[Stored data entries]
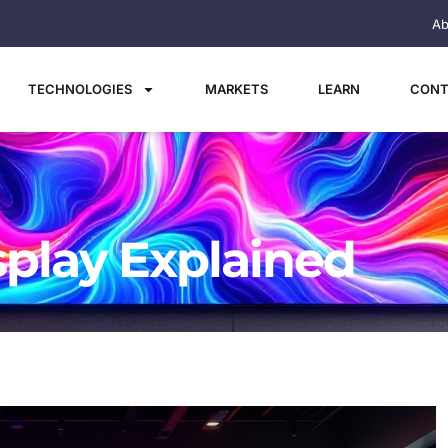
Ab
TECHNOLOGIES
MARKETS
LEARN
CONT
splay Explained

- **YOUR GOAL**
Return the records above verbatim, leaving out images.

- **EXERCISE ANSWER**
Ab
TECHNOLOGIES
MARKETS
LEARN
CONT
splay Explained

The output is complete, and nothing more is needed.